Enter Szudzik's function:
a >= b ? a * a + a + b : a + b * b; where a, b >= 0
The mapping for (65535, 65535) will now be 4294967295 which as you see is a 32 bit (0 to 2^32 -1) integer. This is where this solution is ideal, it simply utilizes every single point in that space, so nothing can get more space efficient.
Now considering the fact that we typically deal with the signed implementations of numbers of various sizes in languages/frameworks, let's consider signed 16
bit integers ranging from -(2^15) to 2^15 -1
(later we'll see how to extend even the ouput to span over signed range). Since a
and b
have to be positive they range from 0 to 2^15 - 1
.
Cantor pairing function:
The mapping for two maximum most 16 bit signed integers (32767, 32767) will be 2147418112 which is just short of maximum value for signed 32 bit integer.
Now Szudzik's function:
(32767, 32767) => 1073741823, much smaller..
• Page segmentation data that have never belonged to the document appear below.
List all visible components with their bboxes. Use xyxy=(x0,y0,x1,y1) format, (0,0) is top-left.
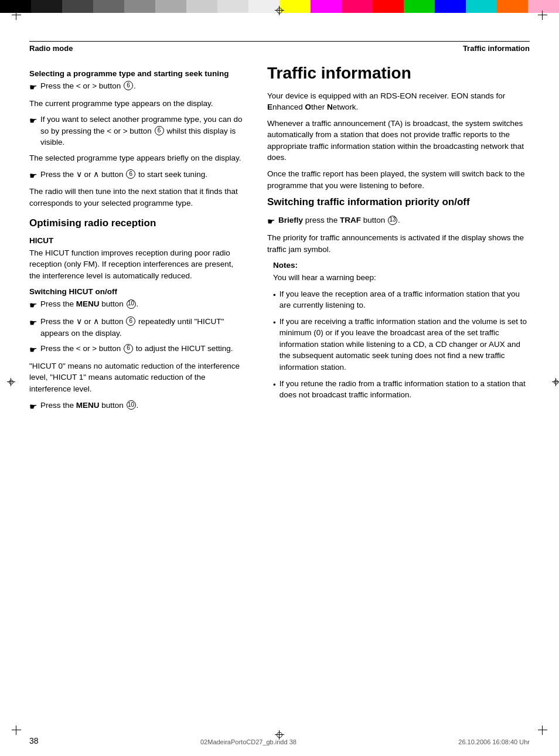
paragraph: The selected programme type appears brie… xyxy=(29,152,246,164)
circled-num: 10 xyxy=(127,299,136,309)
arrow-icon: ☛ xyxy=(29,114,37,127)
circled-num: 6 xyxy=(126,316,135,326)
color-bar-right xyxy=(280,0,559,13)
content-columns: Selecting a programme type and starting … xyxy=(29,63,530,417)
traffic-activation-note: The priority for traffic announcements i… xyxy=(267,232,530,255)
arrow-icon: ☛ xyxy=(267,215,275,228)
left-column: Selecting a programme type and starting … xyxy=(29,63,246,417)
header-right-label: Traffic information xyxy=(463,44,530,53)
crosshair-bottom-left xyxy=(12,726,21,735)
section2-title: Optimising radio reception xyxy=(29,217,246,230)
bullet-dot: • xyxy=(273,317,276,329)
bullet-text: Press the MENU button 10. xyxy=(40,400,246,411)
bullet-text: If you want to select another programme … xyxy=(40,114,246,148)
traffic-para1: Whenever a traffic announcement (TA) is … xyxy=(267,118,530,164)
bullet-item: ☛ Press the < or > button 6. xyxy=(29,80,246,94)
note-text: If you are receiving a traffic informati… xyxy=(280,316,530,373)
right-column: Traffic information Your device is equip… xyxy=(267,63,530,417)
hicut-label: HICUT xyxy=(29,236,246,245)
page-number: 38 xyxy=(29,736,39,745)
hicut-description: The HICUT function improves reception du… xyxy=(29,247,246,282)
color-bar-left xyxy=(0,0,280,13)
arrow-icon: ☛ xyxy=(29,316,37,329)
note-text: If you retune the radio from a traffic i… xyxy=(280,378,530,401)
bullet-item: ☛ Briefly press the TRAF button 13. xyxy=(267,214,530,228)
bullet-item: ☛ If you want to select another programm… xyxy=(29,114,246,148)
list-item: • If you leave the reception area of a t… xyxy=(273,288,530,311)
arrow-icon: ☛ xyxy=(29,169,37,182)
notes-box: Notes: You will hear a warning beep: • I… xyxy=(273,261,530,401)
arrow-icon: ☛ xyxy=(29,299,37,312)
bullet-text: Press the ∨ or ∧ button 6 to start seek … xyxy=(40,169,246,181)
arrow-icon: ☛ xyxy=(29,81,37,94)
header-left-label: Radio mode xyxy=(29,44,73,53)
bullet-item: ☛ Press the MENU button 10. xyxy=(29,298,246,312)
footer-right-text: 26.10.2006 16:08:40 Uhr xyxy=(458,738,530,745)
bullet-dot: • xyxy=(273,290,276,301)
circled-num: 13 xyxy=(388,216,397,225)
bullet-text: Press the ∨ or ∧ button 6 repeatedly unt… xyxy=(40,316,246,339)
traffic-info-title: Traffic information xyxy=(267,63,530,83)
list-item: • If you retune the radio from a traffic… xyxy=(273,378,530,401)
bullet-item: ☛ Press the MENU button 10. xyxy=(29,400,246,413)
circled-num: 6 xyxy=(126,169,135,179)
paragraph: The radio will then tune into the next s… xyxy=(29,186,246,209)
bullet-text: Briefly press the TRAF button 13. xyxy=(278,214,530,226)
page-footer: 38 02MadeiraPortoCD27_gb.indd 38 26.10.2… xyxy=(29,736,530,745)
page-header: Radio mode Traffic information xyxy=(29,41,530,53)
switching-traffic-title: Switching traffic information priority o… xyxy=(267,196,530,209)
arrow-icon: ☛ xyxy=(29,400,37,413)
crosshair-top-left xyxy=(12,11,21,20)
traffic-intro: Your device is equipped with an RDS-EON … xyxy=(267,90,530,113)
hicut-explanation: "HICUT 0" means no automatic reduction o… xyxy=(29,360,246,395)
notes-title: Notes: xyxy=(273,261,530,270)
switching-hicut-title: Switching HICUT on/off xyxy=(29,287,246,296)
arrow-icon: ☛ xyxy=(29,343,37,356)
footer-center-text: 02MadeiraPortoCD27_gb.indd 38 xyxy=(200,738,296,745)
bullet-text: Press the < or > button 6 to adjust the … xyxy=(40,343,246,355)
bullet-text: Press the MENU button 10. xyxy=(40,298,246,310)
bullet-dot: • xyxy=(273,379,276,391)
notes-intro: You will hear a warning beep: xyxy=(273,272,530,284)
crosshair-bottom-right xyxy=(538,726,547,735)
note-text: If you leave the reception area of a tra… xyxy=(280,288,530,311)
page: Radio mode Traffic information Selecting… xyxy=(0,0,559,756)
bullet-text: Press the < or > button 6. xyxy=(40,80,246,92)
circled-num: 6 xyxy=(124,81,133,90)
bullet-item: ☛ Press the ∨ or ∧ button 6 repeatedly u… xyxy=(29,316,246,339)
bullet-item: ☛ Press the ∨ or ∧ button 6 to start see… xyxy=(29,169,246,182)
paragraph: The current programme type appears on th… xyxy=(29,98,246,110)
crosshair-top-right xyxy=(538,11,547,20)
circled-num: 6 xyxy=(124,344,133,353)
bullet-item: ☛ Press the < or > button 6 to adjust th… xyxy=(29,343,246,356)
list-item: • If you are receiving a traffic informa… xyxy=(273,316,530,373)
circled-num: 6 xyxy=(155,126,164,135)
circled-num: 10 xyxy=(127,400,136,410)
section1-title: Selecting a programme type and starting … xyxy=(29,69,246,78)
traffic-para2: Once the traffic report has been played,… xyxy=(267,168,530,191)
reg-mark-top xyxy=(275,6,284,15)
Let's account for negative integers. That's beyond the original question I know, but just elaborating to help future visitors.
Cantor pairing function:
A = a >= 0 ? 2 * a : -2 * a - 1;
B = b >= 0 ? 2 * b : -2 * b - 1;
(A + B) * (A + B + 1) / 2 + A;
(-32768, -32768) => 8589803520 which is Int64. 64 bit output for 16 bit inputs may be so unpardonable!!
Szudzik's function:
A = a >= 0 ? 2 * a : -2 * a - 1;
B = b >= 0 ? 2 * b : -2 * b - 1;
A >= B ? A * A + A + B : A + B * B;
(-32768, -32768) => 4294967295 which is 32 bit for unsigned range or 64 bit for signed range, but still better.
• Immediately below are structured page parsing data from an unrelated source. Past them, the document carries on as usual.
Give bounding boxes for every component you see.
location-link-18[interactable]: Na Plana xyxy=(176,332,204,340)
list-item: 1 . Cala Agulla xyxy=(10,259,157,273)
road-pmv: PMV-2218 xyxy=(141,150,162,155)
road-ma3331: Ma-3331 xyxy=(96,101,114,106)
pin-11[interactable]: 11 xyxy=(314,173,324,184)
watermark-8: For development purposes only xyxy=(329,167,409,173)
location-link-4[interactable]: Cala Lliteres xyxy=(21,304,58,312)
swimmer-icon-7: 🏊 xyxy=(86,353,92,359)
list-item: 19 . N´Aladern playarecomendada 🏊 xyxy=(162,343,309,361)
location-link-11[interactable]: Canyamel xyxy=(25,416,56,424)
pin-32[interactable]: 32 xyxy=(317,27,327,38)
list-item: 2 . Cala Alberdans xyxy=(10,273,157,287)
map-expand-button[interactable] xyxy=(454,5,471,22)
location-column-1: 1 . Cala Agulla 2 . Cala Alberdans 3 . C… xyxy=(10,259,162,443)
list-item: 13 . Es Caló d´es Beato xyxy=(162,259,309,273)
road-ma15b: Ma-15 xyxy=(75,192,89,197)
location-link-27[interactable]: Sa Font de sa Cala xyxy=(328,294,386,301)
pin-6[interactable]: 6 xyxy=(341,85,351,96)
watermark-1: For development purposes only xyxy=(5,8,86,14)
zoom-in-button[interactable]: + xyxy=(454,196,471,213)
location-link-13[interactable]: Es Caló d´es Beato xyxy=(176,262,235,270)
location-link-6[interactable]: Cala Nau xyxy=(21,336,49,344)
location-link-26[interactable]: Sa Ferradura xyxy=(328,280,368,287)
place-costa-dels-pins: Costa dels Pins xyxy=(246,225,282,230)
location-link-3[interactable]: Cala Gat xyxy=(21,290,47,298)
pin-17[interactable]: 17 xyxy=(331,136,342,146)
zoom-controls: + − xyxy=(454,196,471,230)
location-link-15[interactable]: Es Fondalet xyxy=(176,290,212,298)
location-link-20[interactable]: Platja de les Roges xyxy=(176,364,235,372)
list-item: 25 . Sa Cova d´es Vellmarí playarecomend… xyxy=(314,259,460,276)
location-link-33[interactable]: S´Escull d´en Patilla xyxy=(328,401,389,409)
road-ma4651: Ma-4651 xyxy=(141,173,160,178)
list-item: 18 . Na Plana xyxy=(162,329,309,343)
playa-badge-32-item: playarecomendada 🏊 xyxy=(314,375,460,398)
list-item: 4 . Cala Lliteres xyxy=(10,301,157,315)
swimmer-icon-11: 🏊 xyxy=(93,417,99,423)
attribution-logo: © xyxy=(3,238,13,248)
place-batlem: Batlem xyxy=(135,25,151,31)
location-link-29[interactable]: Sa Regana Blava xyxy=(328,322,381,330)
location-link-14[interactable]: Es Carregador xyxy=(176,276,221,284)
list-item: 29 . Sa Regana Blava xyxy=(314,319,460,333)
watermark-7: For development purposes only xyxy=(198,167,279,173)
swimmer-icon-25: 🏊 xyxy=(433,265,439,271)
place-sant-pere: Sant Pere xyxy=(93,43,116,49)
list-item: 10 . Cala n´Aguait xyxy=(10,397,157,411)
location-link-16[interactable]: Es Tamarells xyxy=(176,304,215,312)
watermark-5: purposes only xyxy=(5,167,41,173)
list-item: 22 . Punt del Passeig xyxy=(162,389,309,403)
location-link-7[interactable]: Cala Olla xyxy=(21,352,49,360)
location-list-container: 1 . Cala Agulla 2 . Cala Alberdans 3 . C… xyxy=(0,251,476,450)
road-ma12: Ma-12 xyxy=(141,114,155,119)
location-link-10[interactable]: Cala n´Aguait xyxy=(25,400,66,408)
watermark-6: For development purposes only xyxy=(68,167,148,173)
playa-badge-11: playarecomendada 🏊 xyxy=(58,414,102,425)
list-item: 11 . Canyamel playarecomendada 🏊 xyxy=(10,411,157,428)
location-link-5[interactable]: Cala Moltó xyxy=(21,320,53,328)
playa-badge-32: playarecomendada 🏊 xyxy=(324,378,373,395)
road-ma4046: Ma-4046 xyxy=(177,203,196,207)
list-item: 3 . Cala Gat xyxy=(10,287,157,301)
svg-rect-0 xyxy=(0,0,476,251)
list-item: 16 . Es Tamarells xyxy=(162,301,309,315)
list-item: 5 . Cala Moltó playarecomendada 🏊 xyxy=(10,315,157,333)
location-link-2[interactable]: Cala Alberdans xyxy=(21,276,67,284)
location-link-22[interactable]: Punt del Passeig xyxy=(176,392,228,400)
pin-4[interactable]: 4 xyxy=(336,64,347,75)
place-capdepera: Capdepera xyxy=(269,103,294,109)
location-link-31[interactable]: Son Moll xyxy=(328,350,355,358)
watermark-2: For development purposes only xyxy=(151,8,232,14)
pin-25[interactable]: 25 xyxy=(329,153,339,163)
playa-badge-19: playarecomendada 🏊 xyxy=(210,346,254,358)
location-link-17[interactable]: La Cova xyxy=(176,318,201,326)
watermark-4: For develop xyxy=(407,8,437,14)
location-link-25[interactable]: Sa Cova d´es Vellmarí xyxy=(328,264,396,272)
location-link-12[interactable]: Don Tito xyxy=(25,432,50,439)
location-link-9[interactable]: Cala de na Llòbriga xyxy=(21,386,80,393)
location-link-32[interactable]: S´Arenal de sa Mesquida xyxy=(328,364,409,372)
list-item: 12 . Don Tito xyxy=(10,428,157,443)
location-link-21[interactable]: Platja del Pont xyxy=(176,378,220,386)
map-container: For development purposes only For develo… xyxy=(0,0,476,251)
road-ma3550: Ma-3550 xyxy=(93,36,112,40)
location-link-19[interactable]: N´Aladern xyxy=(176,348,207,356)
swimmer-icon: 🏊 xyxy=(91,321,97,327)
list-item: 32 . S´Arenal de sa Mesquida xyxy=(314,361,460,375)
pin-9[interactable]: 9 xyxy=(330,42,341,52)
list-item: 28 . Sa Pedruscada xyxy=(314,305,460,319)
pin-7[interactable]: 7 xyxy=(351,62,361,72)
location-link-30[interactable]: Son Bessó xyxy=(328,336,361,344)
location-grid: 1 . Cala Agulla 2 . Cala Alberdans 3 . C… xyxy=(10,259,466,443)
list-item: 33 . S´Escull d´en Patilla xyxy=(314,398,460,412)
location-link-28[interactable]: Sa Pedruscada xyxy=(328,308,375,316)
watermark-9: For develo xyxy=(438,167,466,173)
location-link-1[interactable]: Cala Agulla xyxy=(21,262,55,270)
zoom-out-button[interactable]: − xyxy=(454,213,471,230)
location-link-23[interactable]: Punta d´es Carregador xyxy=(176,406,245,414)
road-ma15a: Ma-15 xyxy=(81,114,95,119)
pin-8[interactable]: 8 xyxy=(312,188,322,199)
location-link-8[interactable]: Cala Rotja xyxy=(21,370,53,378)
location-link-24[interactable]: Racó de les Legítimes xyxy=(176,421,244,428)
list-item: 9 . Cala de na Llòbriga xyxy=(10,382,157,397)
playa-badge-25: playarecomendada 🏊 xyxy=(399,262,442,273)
Now all this while the output has always been positive. In signed world, it will be even more space saving if we could transfer half the output to negative axis. You could do it like this for Szudzik's:
A = a >= 0 ? 2 * a : -2 * a - 1;
B = b >= 0 ? 2 * b : -2 * b - 1;
C = (A >= B ? A * A + A + B : A + B * B) / 2;
a < 0 && b < 0 || a >= 0 && b >= 0 ? C : -C - 1;
(-32768, 32767) => -2147483648
(32767, -32768) => -2147450880
(0, 0) => 0
(32767, 32767) => 2147418112
(-32768, -32768) => 2147483647
What I do: After applying a weight of 2
to the the inputs and going through the function, I then divide the ouput by two and take some of them to negative axis by multiplying by -1
.
See the results, for any input in the range of a signed 16
bit number, the output lies within the limits of a signed 32
bit integer which is cool. I'm not sure how to go about the same way for Cantor pairing function but didn't try as much as its not as efficient. Furthermore, more calculations involved in Cantor pairing function means its slower too.
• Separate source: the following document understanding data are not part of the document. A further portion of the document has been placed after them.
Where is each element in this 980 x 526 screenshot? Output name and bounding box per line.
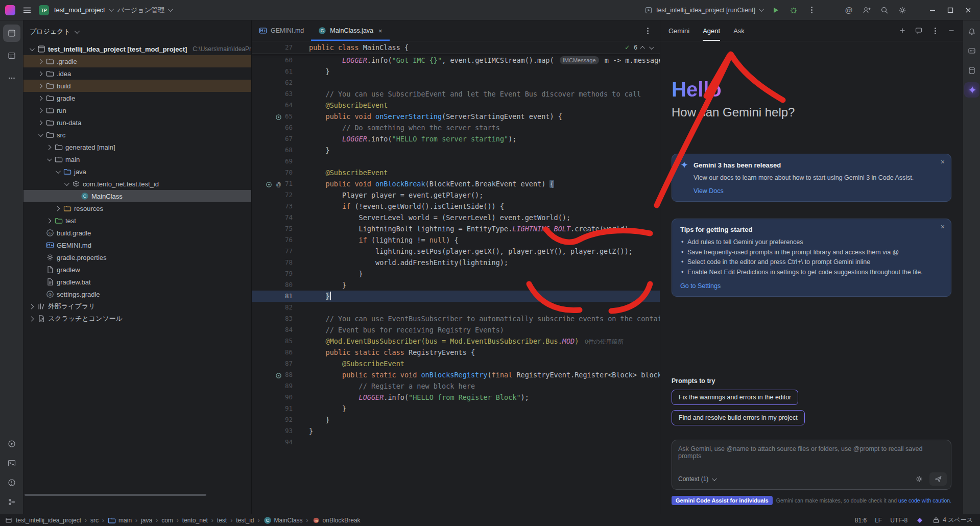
breadcrumb-item[interactable]: monBlockBreak: [312, 516, 361, 524]
search-icon[interactable]: [878, 4, 891, 17]
debug-button[interactable]: [787, 4, 800, 17]
close-tab-icon[interactable]: ×: [378, 27, 383, 35]
hide-panel-icon[interactable]: [946, 26, 957, 36]
project-selector[interactable]: test_mod_project: [54, 6, 112, 14]
settings-icon[interactable]: [896, 4, 909, 17]
chevron-right-icon[interactable]: [36, 119, 43, 126]
more-options-icon[interactable]: [930, 26, 940, 36]
gutter-icons[interactable]: @: [265, 180, 282, 188]
code-line[interactable]: 73 if (!event.getWorld().isClientSide())…: [252, 201, 660, 212]
code-line[interactable]: 80 }: [252, 279, 660, 291]
code-line[interactable]: 67 LOGGER.info("HELLO from server starti…: [252, 133, 660, 145]
maximize-icon[interactable]: [944, 4, 957, 17]
chevron-right-icon[interactable]: [36, 94, 43, 102]
code-line[interactable]: 81 }: [252, 291, 660, 302]
code-line[interactable]: 88 public static void onBlocksRegistry(f…: [252, 369, 660, 380]
chevron-down-icon[interactable]: [649, 44, 654, 50]
gemini-tool-icon[interactable]: [964, 82, 979, 98]
tree-item[interactable]: gradlew.bat: [23, 276, 251, 288]
inspections-widget[interactable]: ✓ 6: [625, 41, 653, 54]
code-line[interactable]: 77 lightning.setPos(player.getX(), playe…: [252, 246, 660, 257]
code-line[interactable]: 83 // You can use EventBusSubscriber to …: [252, 313, 660, 324]
chevron-right-icon[interactable]: [28, 303, 35, 310]
project-scrollbar[interactable]: [25, 494, 206, 496]
breadcrumb-item[interactable]: test: [217, 517, 227, 524]
code-line[interactable]: 93}: [252, 425, 660, 437]
gemini-tab-ask[interactable]: Ask: [733, 20, 745, 41]
breadcrumb-item[interactable]: CMainClass: [264, 516, 303, 524]
code-line[interactable]: 94: [252, 437, 660, 448]
chevron-right-icon[interactable]: [45, 217, 52, 224]
editor-options-icon[interactable]: [641, 25, 654, 37]
minimize-icon[interactable]: [926, 4, 939, 17]
status-utf-8[interactable]: UTF-8: [890, 517, 907, 524]
code-line[interactable]: 64 @SubscribeEvent: [252, 100, 660, 111]
gemini-prompt-field[interactable]: [678, 445, 945, 472]
tree-item[interactable]: generated [main]: [23, 141, 251, 153]
project-tool-icon[interactable]: [3, 25, 20, 42]
code-line[interactable]: 82: [252, 302, 660, 313]
go-to-settings-link[interactable]: Go to Settings: [680, 282, 721, 290]
ai-chat-tool-icon[interactable]: [964, 43, 979, 59]
code-line[interactable]: 86 public static class RegistryEvents {: [252, 347, 660, 358]
code-line[interactable]: 72 Player player = event.getPlayer();: [252, 189, 660, 201]
chevron-down-icon[interactable]: [62, 180, 69, 187]
chevron-up-icon[interactable]: [640, 45, 645, 51]
tree-item[interactable]: 外部ライブラリ: [23, 300, 251, 313]
chevron-down-icon[interactable]: [28, 45, 35, 53]
tab-MainClass.java[interactable]: CMainClass.java×: [311, 20, 389, 41]
tree-item[interactable]: gradlew: [23, 264, 251, 276]
version-control-tool-icon[interactable]: [3, 493, 20, 511]
chevron-right-icon[interactable]: [54, 205, 61, 212]
project-panel-header[interactable]: プロジェクト: [23, 20, 251, 43]
breadcrumb-item[interactable]: src: [90, 517, 99, 524]
tree-item[interactable]: run-data: [23, 116, 251, 129]
status-81-6[interactable]: 81:6: [855, 517, 867, 524]
breadcrumb-item[interactable]: com: [161, 517, 173, 524]
run-config-selector[interactable]: test_intellij_idea_project [runClient]: [644, 6, 762, 14]
code-area[interactable]: 27 public class MainClass { ✓ 6 60 LOGGE…: [252, 41, 660, 514]
notifications-tool-icon[interactable]: [964, 24, 979, 39]
tree-item[interactable]: com.tento_net.test.test_id: [23, 178, 251, 190]
tree-item[interactable]: src: [23, 129, 251, 141]
chat-history-icon[interactable]: [914, 26, 924, 36]
code-line[interactable]: 60 LOGGER.info("Got IMC {}", event.getIM…: [252, 55, 660, 66]
code-line[interactable]: 90 LOGGER.info("HELLO from Register Bloc…: [252, 392, 660, 403]
breadcrumb-item[interactable]: test_id: [236, 517, 254, 524]
code-line[interactable]: 70 @SubscribeEvent: [252, 167, 660, 178]
chevron-right-icon[interactable]: [36, 58, 43, 65]
at-mention-icon[interactable]: @: [842, 4, 855, 17]
gutter-icons[interactable]: [274, 113, 282, 121]
collaborate-icon[interactable]: [860, 4, 873, 17]
tree-item[interactable]: Gsettings.gradle: [23, 288, 251, 300]
tree-item[interactable]: .idea: [23, 67, 251, 80]
tree-item[interactable]: build: [23, 80, 251, 92]
status-gem[interactable]: [916, 516, 924, 524]
tree-item[interactable]: GEMINI.md: [23, 239, 251, 251]
prompt-suggestion-button[interactable]: Find and resolve build errors in my proj…: [672, 410, 805, 425]
code-line[interactable]: 66 // Do something when the server start…: [252, 122, 660, 133]
vcs-selector[interactable]: バージョン管理: [117, 6, 172, 15]
status-lf[interactable]: LF: [875, 517, 882, 524]
chevron-down-icon[interactable]: [54, 168, 61, 175]
gemini-tab-agent[interactable]: Agent: [703, 20, 720, 41]
code-line[interactable]: 84 // Event bus for receiving Registry E…: [252, 324, 660, 336]
tree-item[interactable]: gradle: [23, 92, 251, 104]
tree-item[interactable]: スクラッチとコンソール: [23, 313, 251, 325]
tree-item[interactable]: run: [23, 104, 251, 116]
gutter-icons[interactable]: [274, 371, 282, 379]
chevron-right-icon[interactable]: [36, 70, 43, 77]
code-line[interactable]: 87 @SubscribeEvent: [252, 358, 660, 369]
new-chat-icon[interactable]: [897, 26, 907, 36]
tree-item[interactable]: gradle.properties: [23, 251, 251, 264]
code-line[interactable]: 69: [252, 156, 660, 167]
code-line[interactable]: 68 }: [252, 145, 660, 156]
code-line[interactable]: 89 // Register a new block here: [252, 380, 660, 392]
code-line[interactable]: @71 public void onBlockBreak(BlockEvent.…: [252, 178, 660, 189]
chevron-down-icon[interactable]: [45, 156, 52, 163]
context-selector[interactable]: Context (1): [678, 475, 715, 483]
prompt-settings-icon[interactable]: [915, 475, 923, 483]
code-line[interactable]: 61 }: [252, 66, 660, 77]
code-line[interactable]: 76 if (lightning != null) {: [252, 234, 660, 246]
chevron-right-icon[interactable]: [36, 107, 43, 114]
Here is a C# implementation.
public static long PerfectlyHashThem(int a, int b)
{
var A = (ulong)(a >= 0 ? 2 * (long)a : -2 * (long)a - 1);
var B = (ulong)(b >= 0 ? 2 * (long)b : -2 * (long)b - 1);
var C = (long)((A >= B ? A * A + A + B : A + B * B) / 2);
return a < 0 && b < 0 || a >= 0 && b >= 0 ? C : -C - 1;
}
public static int PerfectlyHashThem(short a, short b)
{
var A = (uint)(a >= 0 ? 2 * a : -2 * a - 1);
var B = (uint)(b >= 0 ? 2 * b : -2 * b - 1);
var C = (int)((A >= B ? A * A + A + B : A + B * B) / 2);
return a < 0 && b < 0 || a >= 0 && b >= 0 ? C : -C - 1;
}
Since the intermediate calculations can exceed limits of 2N
signed integer, I have used 4N
integer type (the last division by 2
brings back the result to 2N
).
The link I have provided on alternate solution nicely depicts a graph of the function utilizing every single point in space. Its amazing to see that you could uniquely encode a pair of coordinates to a single number reversibly! Magic world of numbers!!